RQTH ou ALD possibles
Le diagnostic permettra ensuite de bénéficier d'une prise en charge personnalisée. « Au lycée, le médecin scolaire a mis en place un projet d'accueil individualisé (PAI) afin que Myriam puisse faire des siestes au cours de la journée et prendre son traitement, explique son père. Elle poursuit aujourd'hui ses études de communication après une scolarité difficile, mais sans échec. » Sous certaines conditions, certains salariés peuvent obtenir une Reconnaissance de la qualité de travailleur handicapé (RQTH) ou une prise en charge en Affection de longue durée (ALD).

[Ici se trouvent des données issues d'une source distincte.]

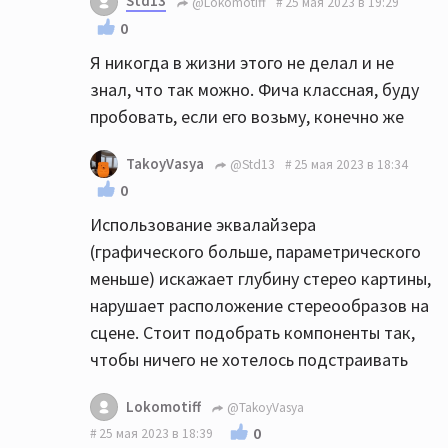
Std13
@Lokomotiff
25 мая 2023 в 19:29
0
Я никогда в жизни этого не делал и не
знал, что так можно. Фича классная, буду
пробовать, если его возьму, конечно же
TakoyVasya
@Std13
25 мая 2023 в 18:34
0
Использование эквалайзера
(графического больше, параметрического
меньше) искажает глубину стерео картины,
нарушает расположение стереообразов на
сцене. Стоит подобрать компоненты так,
чтобы ничего не хотелось подстраивать
Lokomotiff
@TakoyVasya
0
25 мая 2023 в 18:39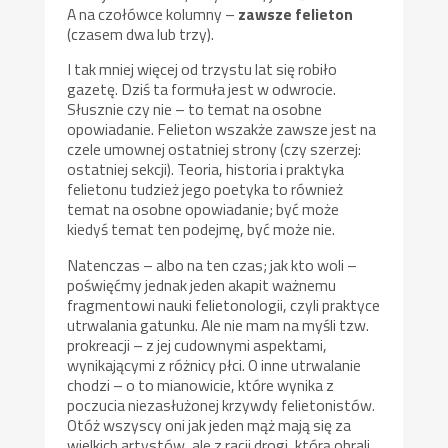
A na czołówce kolumny –
zawsze felieton
(czasem dwa lub trzy).
I tak mniej więcej od trzystu lat się robiło
gazetę. Dziś ta formuła jest w odwrocie.
Słusznie czy nie – to temat na osobne
opowiadanie. Felieton wszakże zawsze jest na
czele umownej ostatniej strony (czy szerzej:
ostatniej sekcji). Teoria, historia i praktyka
felietonu tudzież jego poetyka to również
temat na osobne opowiadanie; być może
kiedyś temat ten podejmę, być może nie.
Natenczas – albo na ten czas; jak kto woli –
poświęćmy jednak jeden akapit ważnemu
fragmentowi nauki felietonologii, czyli praktyce
utrwalania gatunku. Ale nie mam na myśli tzw.
prokreacji – z jej cudownymi aspektami,
wynikającymi z różnicy płci. O inne utrwalanie
chodzi – o to mianowicie, które wynika z
poczucia niezasłużonej krzywdy felietonistów.
Otóż wszyscy oni jak jeden mąż mają się za
wielkich artystów, ale z racji drogi, którą obrali,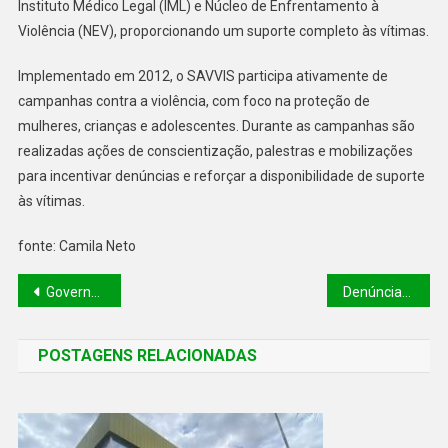
Instituto Médico Legal (IML) e Núcleo de Enfrentamento à
Violência (NEV), proporcionando um suporte completo às vítimas.
Implementado em 2012, o SAVVIS participa ativamente de
campanhas contra a violência, com foco na proteção de
mulheres, crianças e adolescentes. Durante as campanhas são
realizadas ações de conscientização, palestras e mobilizações
para incentivar denúncias e reforçar a disponibilidade de suporte
às vítimas.
fonte: Camila Neto
Governo do Piauí investe mais de R$ 4 milhões em armamento e fardamento para reforçar segurança
Denúncias ajudam a reduzir desmatamento ilegal no Piauí
POSTAGENS RELACIONADAS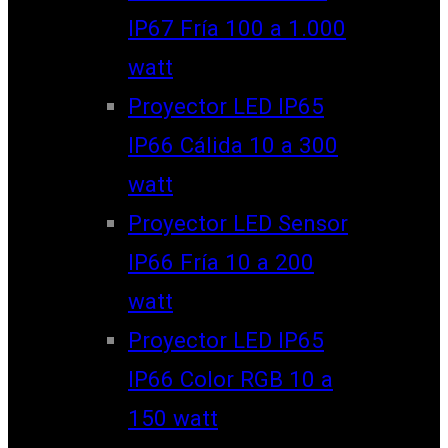
IP67 Fría 100 a 1.000
watt
Proyector LED IP65
IP66 Cálida 10 a 300
watt
Proyector LED Sensor
IP66 Fría 10 a 200
watt
Proyector LED IP65
IP66 Color RGB 10 a
150 watt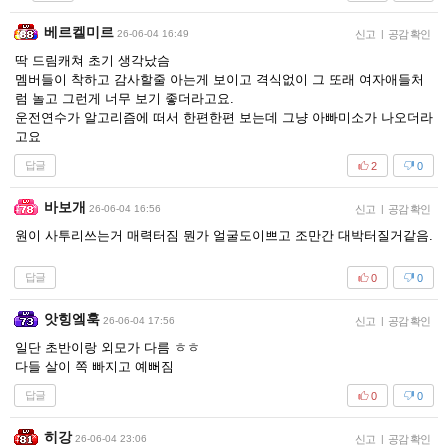
베르켈미르
26-06-04 16:49
신고
|
공감 확인
딱 드림캐쳐 초기 생각났슴
멤버들이 착하고 감사할줄 아는게 보이고 격식없이 그 또래 여자애들처
럼 놀고 그런게 너무 보기 좋더라고요.
운전연수가 알고리즘에 떠서 한편한편 보는데 그냥 아빠미소가 나오더라
고요
답글
2
0
바보개
26-06-04 16:56
신고
|
공감 확인
원이 사투리쓰는거 매력터짐 뭔가 얼굴도이쁘고 조만간 대박터질거같음.
답글
0
0
앗힝엨훅
26-06-04 17:56
신고
|
공감 확인
일단 초반이랑 외모가 다름 ㅎㅎ
다들 살이 쪽 빠지고 예뻐짐
답글
0
0
히강
26-06-04 23:06
신고
|
공감 확인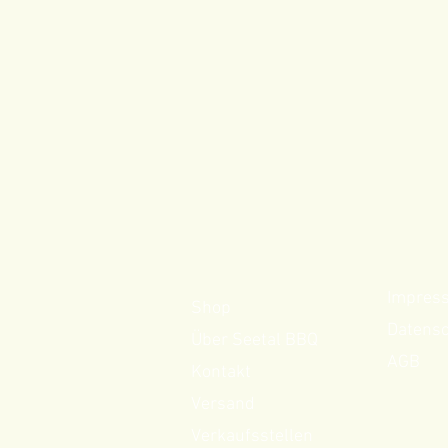
Impres
Shop
Datens
Über Seetal BBQ
AGB
Kontakt
Versand
Verkaufsstellen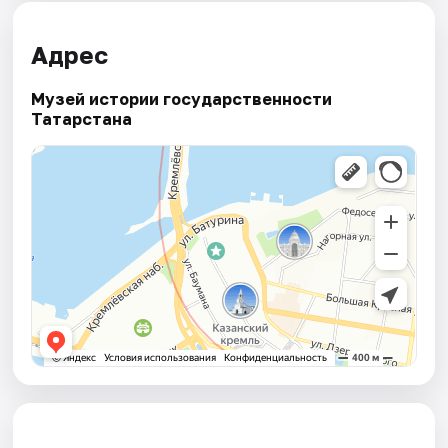
Адрес
Музей истории государственности
Татарстана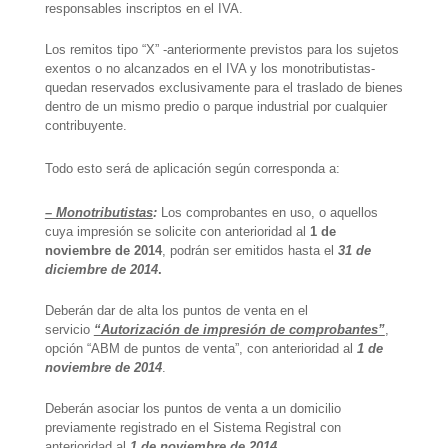
responsables inscriptos en el IVA.
Los remitos tipo “X” -anteriormente previstos para los sujetos
exentos o no alcanzados en el IVA y los monotributistas-
quedan reservados exclusivamente para el traslado de bienes
dentro de un mismo predio o parque industrial por cualquier
contribuyente.
Todo esto será de aplicación según corresponda a:
– Monotributistas
:
Los comprobantes en uso, o aquellos
cuya impresión se solicite con anterioridad al
1 de
noviembre de 2014
, podrán ser emitidos hasta el
31 de
diciembre de 2014
.
Deberán dar de alta los puntos de venta en el
servicio
“Autorización de impresión de comprobantes”
,
opción “ABM de puntos de venta”, con anterioridad al
1 de
noviembre de 2014
.
Deberán asociar los puntos de venta a un domicilio
previamente registrado en el Sistema Registral con
anterioridad al
1 de noviembre de 2014
.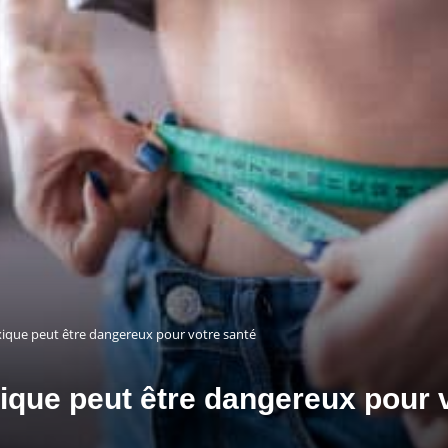
que peut être dangereux pour votre santé
que peut être dangereux pour v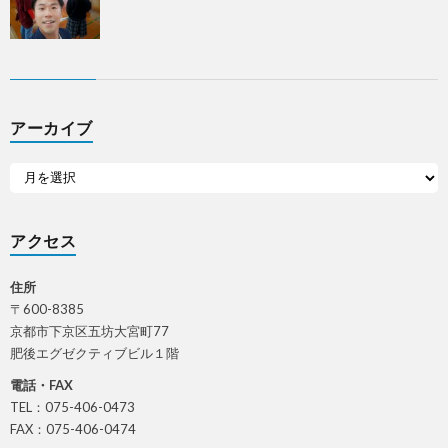
アーカイブ
アクセス
住所
〒600-8385
京都市下京区五坊大宮町77
肥後エグゼクティブビル１階
電話・FAX
TEL：075-406-0473
FAX：075-406-0474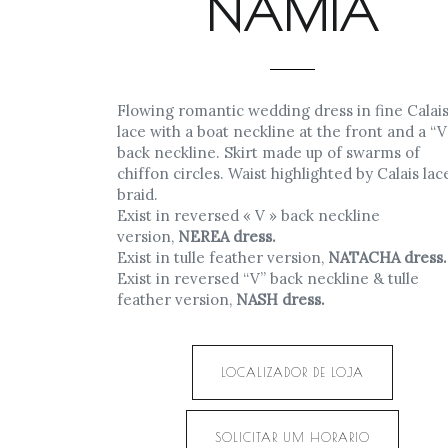
NAMIA
Flowing romantic wedding dress in fine Calai
lace with a boat neckline at the front and a “V
back neckline. Skirt made up of swarms of
chiffon circles. Waist highlighted by Calais lac
braid.
Exist in reversed « V » back neckline
version,
NEREA dress.
Exist in tulle feather version,
NATACHA dress.
Exist in reversed “V” back neckline & tulle
feather version,
NASH dress.
LOCALIZADOR DE LOJA
SOLICITAR UM HORARIO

Le traitement de la narcolepsie repose également sur la prise en charge comportementale, avec des recommandations d'hygiène de vie (horaires de coucher réguliers, éviction des privations de sommeil, siestes, activité physique et alimentation adaptées), une aide psychosociale et la prescription de médicaments (éveillants et/ou stimulants, antidépresseurs et oxybate de sodium).
Un médicament bien toléré
Parmi les médicaments « éveillants », le pitolisant (Wakix), développé par Bioprojet, peut désormais être utilisé chez l'enfant de plus de six ans. « C'est un traitement très bien toléré (une prise le matin), sans anomalie clinique sévère. Ce qui n'est pas négligeable dans le cas d'une maladie chronique à vie », estime le Pr Dauvilliers. Une récente étude randomisée portant sur 110 patients* révèle son « efficacité significative » contre les cataplexies et la somnolence diurne excessive. « L'arrivée du pitolisant dans le traitement de la narcolepsie de l'enfant vient enrichir l'arsenal thérapeutique et augmente les chances de trouver le bon traitement, la bonne alliance entre médicaments et modes de vie. Chaque patient est différent et doit trouver sa propre combinaison. C'est pourquoi il est important de bien s'informer afin de choisir la meilleure stratégie », conclut Manon Brigandet.